Styl preferowany przez byłego już szkoleniowca Dumy Nowej Huty jest jasny. Piłkarze mają grać po ziemi, kombinacyjnie, zaczynać akcje od bramki. To wiąże się z ryzykiem po stracie piłki przy wyprowadzaniu. – Hutnik nadziewał się na kontrataki po błędach w rozegraniu, które są pewną konsekwencją założonego modelu gry. Jestem bezstronny i muszę powiedzieć, że bardzo lubiłem oglądać Hutnika, jak i przyjeżdżać na jego mecze. Stwarzali dużo sytuacji, wiele też marnowali – podkreśla Ulatowski.

Trener Krzysztof Świątek. Czy będzie chciał grać ofensywnie?

Jakim trenerem będzie Świątek? – Zawsze był kapitalnym zawodnikiem, kreatorem gry. Jeżeli tak grał, to nie wyobrażam sobie, że mógłby postawić na mocno defensywny futbol. Myślę, że będzie podążał drogą Musiała – prognozuje Ulatrowski. Szcześniewski ma obawy, że Świątek zbyt szybko został rzucony na głęboką wodę. Podkreśla, że zarząd uznał, że potrzeba impulsu i hitniczego DNA, którego ostatnio brakuje w drużynie. – Jest to bezpieczna opcja, bo kto tak dobrze zna klub i zespół jak Świątek? Do tego może liczyć na olbrzymi kredyt zaufania, bo jest legendą klubu. Dodatkowo zapewne będzie wprowadzał młodzież i punktować w Pro Junior System – mówi.

Dotąd pracował z młodzieżą, a przy prowadzeniu seniorów na szczeblu centralnym potrzeba bardzo dobrych kompetencji miękkich. – Na pewno jest to pole do rozwoju dla Świątka, bo to zyskuje się wraz ze stażem pracy. Jak mawiał klasyk – czas pokaże. Ja życzę mu jak najlepiej, oby zapisał się złotymi zgłoskami również jako trener – kończy Szcześniewski.

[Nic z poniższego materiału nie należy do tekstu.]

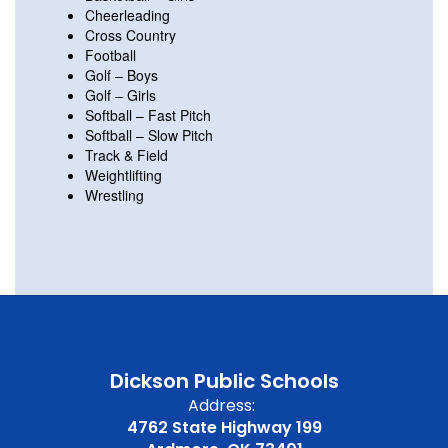
Cheerleading
Cross Country
Football
Golf – Boys
Golf – Girls
Softball – Fast Pitch
Softball – Slow Pitch
Track & Field
Weightlifting
Wrestling
Dickson Public Schools
Address:
4762 State Highway 199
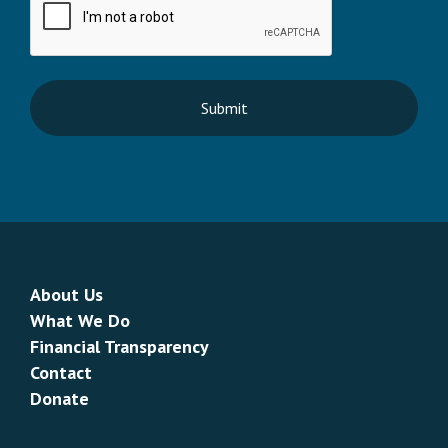
About Us
What We Do
Financial Transparency
Contact
Donate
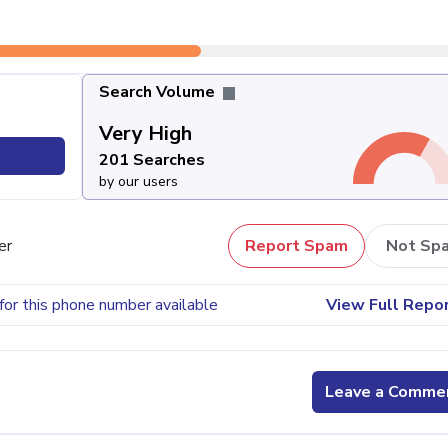
Search Volume
Very High
201 Searches
by our users
er
Report Spam
Not Sp
for this phone number available
View Full Repo
Leave a Comme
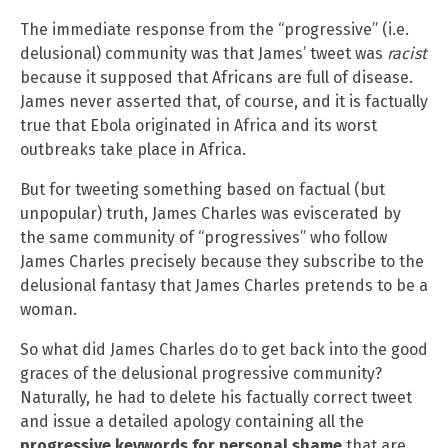
The immediate response from the “progressive” (i.e.
delusional) community was that James’ tweet was
racist
because it supposed that Africans are full of disease.
James never asserted that, of course, and it is factually
true that Ebola originated in Africa and its worst
outbreaks take place in Africa.
But for tweeting something based on factual (but
unpopular) truth, James Charles was eviscerated by
the same community of “progressives” who follow
James Charles precisely because they subscribe to the
delusional fantasy that James Charles pretends to be a
woman.
So what did James Charles do to get back into the good
graces of the delusional progressive community?
Naturally, he had to delete his factually correct tweet
and issue a detailed apology containing all the
progressive keywords for personal shame
that are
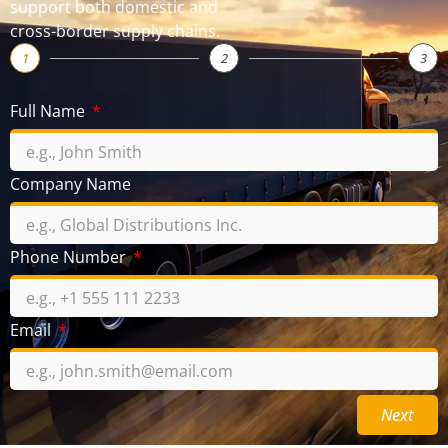
support both domestic and
cross-border supply chains.
1
2
3
Full Name
Company Name
Phone Number
Email
Next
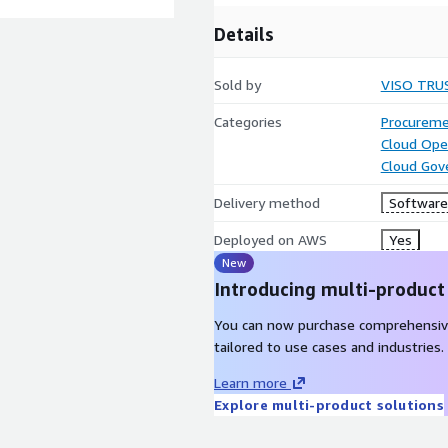
Details
Sold by
VISO TRU
Categories
Procureme
Cloud Ope
Cloud Gov
Delivery method
Software 
Deployed on AWS
Yes
New
Introducing multi-product
You can now purchase comprehensiv
tailored to use cases and industries.
Learn more
Explore multi-product solutions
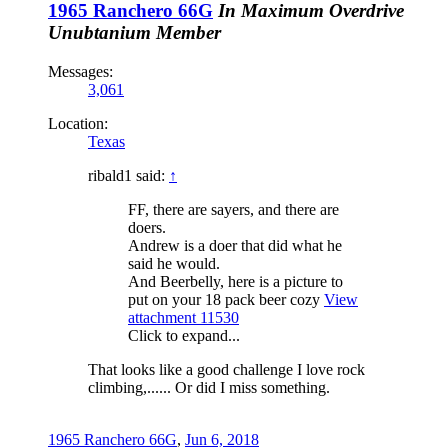
1965 Ranchero 66G
In Maximum Overdrive
Unubtanium Member
Messages:
3,061
Location:
Texas
ribald1 said:
↑
FF, there are sayers, and there are
doers.
Andrew is a doer that did what he
said he would.
And Beerbelly, here is a picture to
put on your 18 pack beer cozy
View
attachment 11530
Click to expand...
That looks like a good challenge I love rock
climbing,...... Or did I miss something.
1965 Ranchero 66G
,
Jun 6, 2018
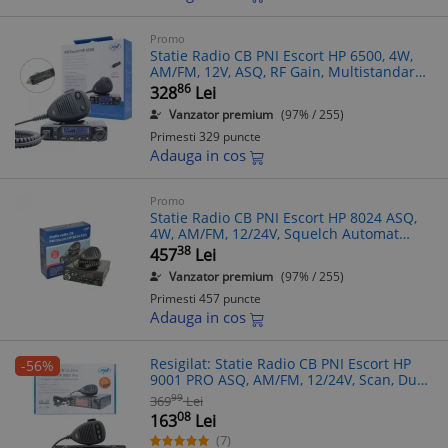
Promo
Statie Radio CB PNI Escort HP 6500, 4W,
AM/FM, 12V, ASQ, RF Gain, Multistandard,
Squelch, Canale 9-19 Urgenta, Microfon
86
328
Lei
RJ11
Vanzator premium
(97% / 255)
Primesti 329 puncte
Adauga in cos
Promo
Statie Radio CB PNI Escort HP 8024 ASQ,
4W, AM/FM, 12/24V, Squelch Automat
Reglabil, Microfon cu ASQ, Blocare Taste
38
457
Lei
Vanzator premium
(97% / 255)
Primesti 457 puncte
Adauga in cos
Resigilat: Statie Radio CB PNI Escort HP
-56%
9001 PRO ASQ, AM/FM, 12/24V, Scan, Dual
Watch, ANL, Ecran Multicolor
99
369
Lei
08
163
Lei
(7)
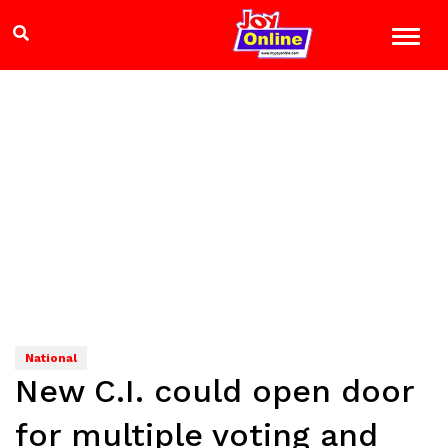
National
New C.I. could open door
for multiple voting and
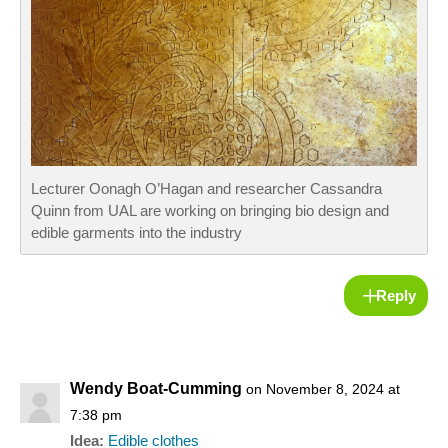
Lecturer Oonagh O’Hagan and researcher Cassandra
Quinn from UAL are working on bringing bio design and
edible garments into the industry
Reply
Wendy Boat-Cumming
on November 8, 2024 at
7:38 pm
Idea:
Edible clothes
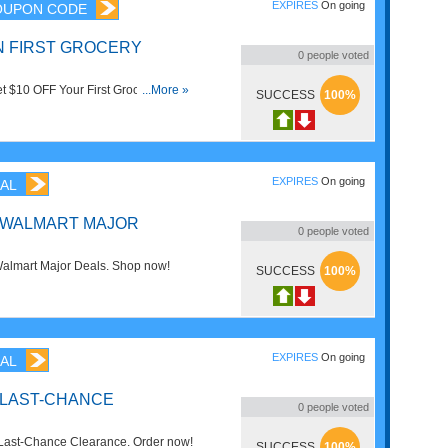
EXPIRES
On going
OUPON CODE
ON FIRST GROCERY
0
people voted
t $10 OFF Your First Grocery Order
...More »
SUCCESS
100%
s alcohol and prescriptions. Enjoy
EXPIRES
On going
AL
F WALMART MAJOR
0
people voted
almart Major Deals. Shop now!
SUCCESS
100%
EXPIRES
On going
AL
 LAST-CHANCE
0
people voted
Last-Chance Clearance. Order now!
SUCCESS
100%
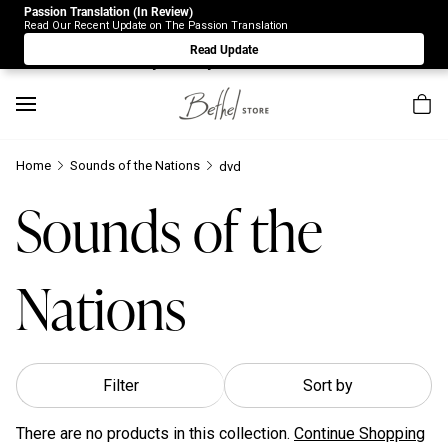
Passion Translation (In Review)
Due to Store-Wide Inventory this week, the web-store is
Read Our Recent Update on The Passion Translation
under construction. Please visit us again on Saturday 8/1.
Read Update
Sorry for any inconvenience.
Home
Sounds of the Nations
dvd
Sounds of the
Nations
Filter
Sort by
There are no products in this collection.
Continue Shopping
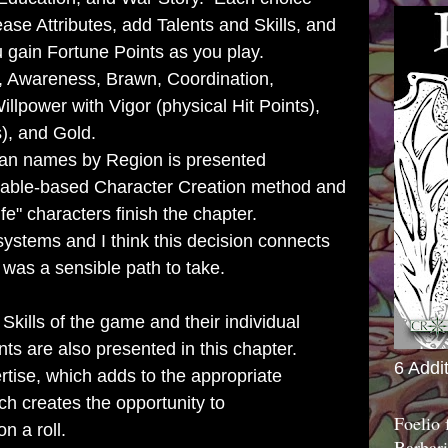
rease Attributes, add Talents and Skills, and
u gain Fortune Points as you play.
y, Awareness, Brawn, Coordination,
 Willpower with
Vigor (physical Hit Points),
), and Gold.
an names by Region is presented
 table-based Character Creation method and
ife" characters finish the chapter.
 systems and I think this decision connects
was a sensible path to take.
Skills of the game and their individual
ts are also presented in this chapter.
6 Addi
tise, which adds to the appropriate
ch creates the opportunity to
Foelio
on a roll.
Barbari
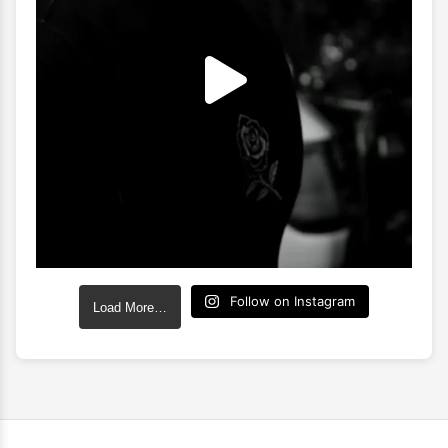
Follow on Instagram
Load More…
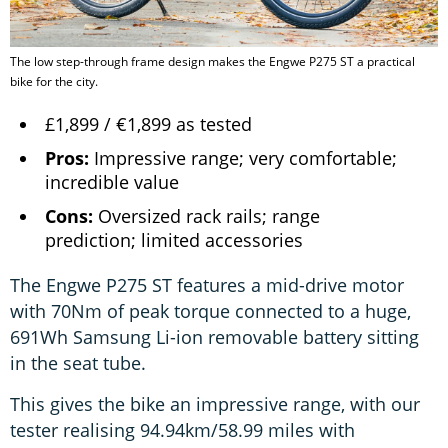
The low step-through frame design makes the Engwe P275 ST a practical
bike for the city.
£1,899 / €1,899 as tested
Pros:
Impressive range; very comfortable;
incredible value
Cons:
Oversized rack rails; range
prediction; limited accessories
The Engwe P275 ST features a mid-drive motor
with 70Nm of peak torque connected to a huge,
691Wh Samsung Li-ion removable battery sitting
in the seat tube.
This gives the bike an impressive range, with our
tester realising 94.94km/58.99 miles with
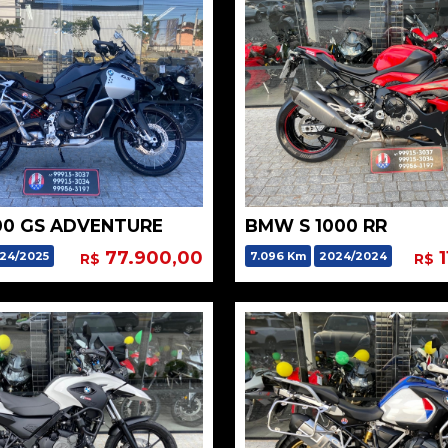
00 GS ADVENTURE
BMW S 1000 RR
77.900,00
1
24/2025
7.096 Km
2024/2024
R$
R$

Krzysztof Świątek rozegrał dla Hutnika 472 spotkania i strzelił 167 goli, co czyni go najskuteczniejszym zawodnikiem w historii klubu. W nowej roli zadebiutuje w sobotę. Dumę Nowej Huty czeka wyjazdowe spotkanie ze zdegrdowaną już do III ligi Olimpią Elbląg.